Without the historical Jesus, faith risks becoming detached from reality.
Without the Christ of faith, Christianity may lose its spiritual and transformative depth.

Perhaps the future of Christianity depends on bringing these two dimensions back together:

  • the man who walked in history, and
  • the meaning humanity discovered through him.

Only then can Christianity move from mere belief about Jesus toward a transformed way of being with Jesus and like Jesus.

Friday, May 15, 2026

Reading Difficult Bible Passages in Context

Critics of the Bible often point to a number of disturbing passages from the Old Testament and argue that the Bible promotes violence, intolerance, and cruelty. They quote verses such as:


- “Kill witches” (Exodus 22:18)

- “Kill adulterers” (Leviticus 20:10)

- “Kill blasphemers” (Leviticus 24:14)

- “Kill those who work on the Sabbath” (Exodus 31:15)

- “Kill disobedient children” (Exodus 21:17)

- “Kill men who have sex with other men” (Leviticus 20:13)

- “Kill nonbelievers” (2 Chronicles 15:12–13)


When these verses are presented together without explanation, the Bible can appear frightening and morally unacceptable to modern readers. This raises an important question: How should such passages be understood today?


First, it is important to recognize that the Bible is not a single book written at one time. It is a collection of writings produced over many centuries in very different historical and cultural settings. Many of these laws belonged to the ancient nation of Israel, a tribal society struggling for survival in a violent world very different from modern democratic societies.


The laws found in books such as Exodus, Leviticus, and Deuteronomy were part of an ancient legal system. They reflected the social realities, fears, and limitations of that period of history. Severe punishments were common not only in Israel but throughout the ancient Near East. Similar harsh laws existed in many civilizations of the time.

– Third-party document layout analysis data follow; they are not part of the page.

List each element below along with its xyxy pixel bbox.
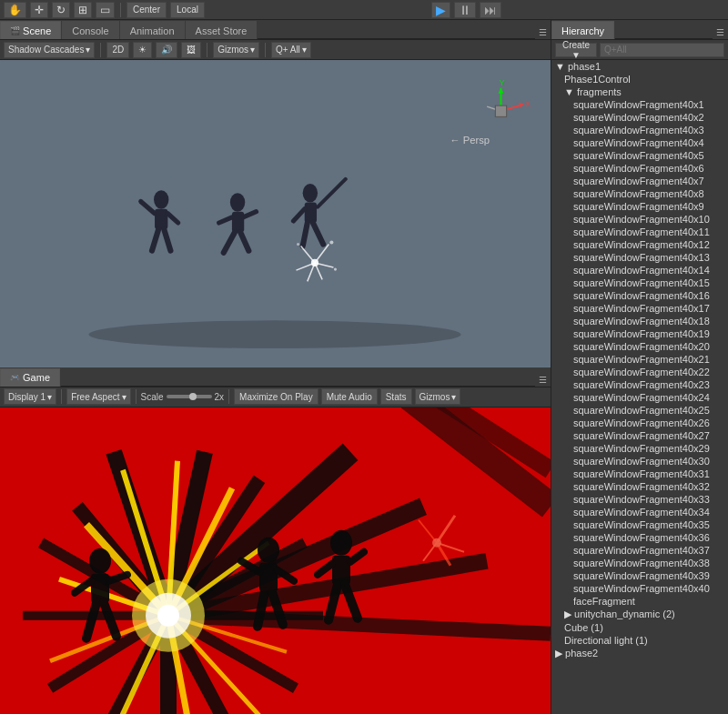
- local-button[interactable]: Local: [170, 2, 205, 18]
- hierarchy-item-sq6[interactable]: squareWindowFragment40x6: [551, 162, 728, 175]
- hierarchy-item-sq12[interactable]: squareWindowFragment40x12: [551, 238, 728, 251]
- svg-text:Y: Y: [499, 78, 504, 87]
- hierarchy-item-sq30[interactable]: squareWindowFragment40x30: [551, 455, 728, 468]
- hierarchy-item-sq11[interactable]: squareWindowFragment40x11: [551, 226, 728, 238]
- hierarchy-item-sq34[interactable]: squareWindowFragment40x34: [551, 506, 728, 518]
- all-dropdown[interactable]: Q+ All ▾: [271, 42, 311, 58]
- tab-hierarchy[interactable]: Hierarchy: [551, 21, 614, 39]
- tab-animation[interactable]: Animation: [120, 21, 185, 39]
- svg-point-28: [329, 240, 333, 244]
- hierarchy-item-phase1control[interactable]: Phase1Control: [551, 73, 728, 85]
- hierarchy-tab-bar: Hierarchy ☰: [551, 20, 728, 40]
- tool-move-button[interactable]: ✛: [30, 2, 48, 18]
- hierarchy-item-sq18[interactable]: squareWindowFragment40x18: [551, 315, 728, 327]
- tab-game[interactable]: 🎮 Game: [0, 368, 60, 387]
- mute-audio-button[interactable]: Mute Audio: [321, 388, 378, 405]
- hierarchy-item-sq13[interactable]: squareWindowFragment40x13: [551, 251, 728, 264]
- tab-scene[interactable]: 🎬 Scene: [0, 21, 61, 39]
- 2d-button[interactable]: 2D: [106, 42, 129, 58]
- scale-label: Scale: [141, 392, 164, 402]
- center-button[interactable]: Center: [126, 2, 167, 18]
- game-gizmos-dropdown[interactable]: Gizmos ▾: [415, 388, 461, 405]
- tab-console[interactable]: Console: [62, 21, 118, 39]
- create-button[interactable]: Create ▼: [555, 43, 597, 57]
- hierarchy-item-sq35[interactable]: squareWindowFragment40x35: [551, 518, 728, 531]
- hierarchy-item-sq32[interactable]: squareWindowFragment40x32: [551, 480, 728, 493]
- svg-point-70: [157, 604, 179, 626]
- scene-light-button[interactable]: ☀: [133, 42, 152, 58]
- scale-control: Scale 2x: [141, 392, 225, 402]
- scale-value: 2x: [215, 392, 225, 402]
- game-sep-2: [136, 389, 136, 404]
- hierarchy-item-sq29[interactable]: squareWindowFragment40x29: [551, 442, 728, 455]
- aspect-dropdown[interactable]: Free Aspect ▾: [66, 388, 130, 405]
- hierarchy-item-sq10[interactable]: squareWindowFragment40x10: [551, 213, 728, 226]
- hierarchy-item-sq15[interactable]: squareWindowFragment40x15: [551, 277, 728, 289]
- hierarchy-item-sq21[interactable]: squareWindowFragment40x21: [551, 353, 728, 366]
- game-sep-1: [61, 389, 62, 404]
- step-button[interactable]: ⏭: [480, 2, 501, 18]
- shadow-cascades-dropdown[interactable]: Shadow Cascades ▾: [4, 42, 95, 58]
- play-button[interactable]: ▶: [431, 2, 450, 18]
- svg-rect-38: [495, 106, 506, 116]
- hierarchy-item-sq36[interactable]: squareWindowFragment40x36: [551, 531, 728, 544]
- hierarchy-panel-menu[interactable]: ☰: [713, 25, 728, 39]
- scene-audio-button[interactable]: 🔊: [156, 42, 177, 58]
- scene-panel-menu[interactable]: ☰: [535, 25, 551, 39]
- hierarchy-item-sq2[interactable]: squareWindowFragment40x2: [551, 111, 728, 124]
- svg-rect-16: [305, 202, 317, 223]
- hierarchy-item-sq5[interactable]: squareWindowFragment40x5: [551, 149, 728, 162]
- hierarchy-item-sq37[interactable]: squareWindowFragment40x37: [551, 544, 728, 557]
- pause-button[interactable]: ⏸: [454, 2, 476, 18]
- hierarchy-item-sq17[interactable]: squareWindowFragment40x17: [551, 302, 728, 315]
- left-panel: 🎬 Scene Console Animation Asset Store ☰ …: [0, 20, 551, 714]
- hierarchy-item-sq9[interactable]: squareWindowFragment40x9: [551, 200, 728, 213]
- scale-slider[interactable]: [167, 395, 212, 398]
- toolbar-separator-1: [120, 3, 121, 17]
- tool-rotate-button[interactable]: ↻: [52, 2, 70, 18]
- hierarchy-item-sq24[interactable]: squareWindowFragment40x24: [551, 391, 728, 404]
- tab-asset-store[interactable]: Asset Store: [186, 21, 258, 39]
- hierarchy-item-cube[interactable]: Cube (1): [551, 621, 728, 634]
- gizmos-dropdown[interactable]: Gizmos ▾: [213, 42, 259, 58]
- hierarchy-item-sq26[interactable]: squareWindowFragment40x26: [551, 417, 728, 429]
- scene-image-button[interactable]: 🖼: [181, 42, 201, 58]
- hierarchy-item-sq14[interactable]: squareWindowFragment40x14: [551, 264, 728, 277]
- tool-rect-button[interactable]: ▭: [96, 2, 115, 18]
- svg-point-71: [89, 548, 111, 573]
- hierarchy-item-sq20[interactable]: squareWindowFragment40x20: [551, 340, 728, 353]
- stats-button[interactable]: Stats: [380, 388, 412, 405]
- game-panel-menu[interactable]: ☰: [535, 373, 551, 387]
- hierarchy-item-face[interactable]: faceFragment: [551, 595, 728, 608]
- hierarchy-item-sq39[interactable]: squareWindowFragment40x39: [551, 569, 728, 582]
- main-layout: 🎬 Scene Console Animation Asset Store ☰ …: [0, 20, 728, 714]
- hierarchy-item-sq19[interactable]: squareWindowFragment40x19: [551, 327, 728, 340]
- tool-hand-button[interactable]: ✋: [4, 2, 26, 18]
- maximize-on-play-button[interactable]: Maximize On Play: [234, 388, 318, 405]
- hierarchy-item-unitychan[interactable]: ▶ unitychan_dynamic (2): [551, 608, 728, 621]
- hierarchy-item-sq8[interactable]: squareWindowFragment40x8: [551, 187, 728, 200]
- display-dropdown[interactable]: Display 1 ▾: [4, 388, 56, 405]
- hierarchy-list[interactable]: ▼ phase1Phase1Control▼ fragmentssquareWi…: [551, 60, 728, 714]
- hierarchy-search-input[interactable]: [600, 43, 724, 57]
- hierarchy-item-sq1[interactable]: squareWindowFragment40x1: [551, 98, 728, 111]
- hierarchy-item-sq7[interactable]: squareWindowFragment40x7: [551, 175, 728, 187]
- hierarchy-item-sq27[interactable]: squareWindowFragment40x27: [551, 429, 728, 442]
- tool-scale-button[interactable]: ⊞: [74, 2, 92, 18]
- hierarchy-item-sq40[interactable]: squareWindowFragment40x40: [551, 582, 728, 595]
- hierarchy-item-directional[interactable]: Directional light (1): [551, 634, 728, 647]
- scene-toolbar: Shadow Cascades ▾ 2D ☀ 🔊 🖼 Gizmos ▾ Q+ A…: [0, 40, 551, 60]
- hierarchy-item-phase2[interactable]: ▶ phase2: [551, 647, 728, 660]
- hierarchy-item-sq33[interactable]: squareWindowFragment40x33: [551, 493, 728, 506]
- hierarchy-item-sq38[interactable]: squareWindowFragment40x38: [551, 557, 728, 569]
- scene-svg: Y X ← Persp: [0, 60, 551, 367]
- hierarchy-item-phase1[interactable]: ▼ phase1: [551, 60, 728, 73]
- hierarchy-item-sq25[interactable]: squareWindowFragment40x25: [551, 404, 728, 417]
- hierarchy-item-sq23[interactable]: squareWindowFragment40x23: [551, 378, 728, 391]
- hierarchy-item-sq22[interactable]: squareWindowFragment40x22: [551, 366, 728, 378]
- hierarchy-item-sq16[interactable]: squareWindowFragment40x16: [551, 289, 728, 302]
- hierarchy-item-sq31[interactable]: squareWindowFragment40x31: [551, 468, 728, 480]
- hierarchy-item-sq4[interactable]: squareWindowFragment40x4: [551, 136, 728, 149]
- hierarchy-item-sq3[interactable]: squareWindowFragment40x3: [551, 124, 728, 136]
- hierarchy-item-fragments[interactable]: ▼ fragments: [551, 85, 728, 98]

However, the Bible itself also shows a gradual moral and spiritual development. The understanding of God and human ethics deepens as the biblical story progresses. The clearest example of this transformation is seen in the life and teachings of Jesus.


Jesus did not focus on legal punishment. Instead, he emphasized mercy, compassion, forgiveness, and inner transformation. When a woman accused of adultery was brought before him, religious leaders expected him to support stoning according to ancient law. Instead, Jesus responded, “Let the one who is without sin cast the first stone.” One by one, her accusers walked away.


Similarly, Jesus taught:

- “Love your enemies.”

- “Blessed are the merciful.”

- “Forgive seventy times seven.”

- “I desire mercy, not sacrifice.”


These teachings reveal a movement away from violence and toward compassion.


It is also important to note that some verses commonly quoted in anti-Bible lists are misunderstood or taken out of context. For example, Romans 1:21–32 describes what Paul saw as moral decline in pagan society, but it does not command Christians to execute homosexual people. Zechariah 13:3 belongs to symbolic prophetic literature and cannot simply be treated as a direct command for modern life.


Furthermore, Christians today do not follow many Old Testament laws literally. Few Christians believe people should be executed for working on the Sabbath, eating certain foods, or violating ritual purity laws. Most Christian traditions understand these ancient laws within their historical context and interpret scripture through the broader message of Christ’s love and mercy.


This does not mean difficult passages should be ignored. Honest readers must acknowledge that some biblical texts are deeply troubling from a modern ethical perspective. But reducing the entire Bible to a collection of violent verses is neither fair nor intellectually serious. Every religious tradition contains texts shaped by ancient history, and understanding them requires interpretation, context, and careful reflection.


At its heart, the Bible is not simply a legal code. It is a long human journey toward a deeper understanding of justice, compassion, forgiveness, and the sacredness of life. For many believers, the highest revelation within that journey is not found in ancient punishments, but in the life of Jesus — who chose love over hatred, mercy over condemnation, and reconciliation over violence.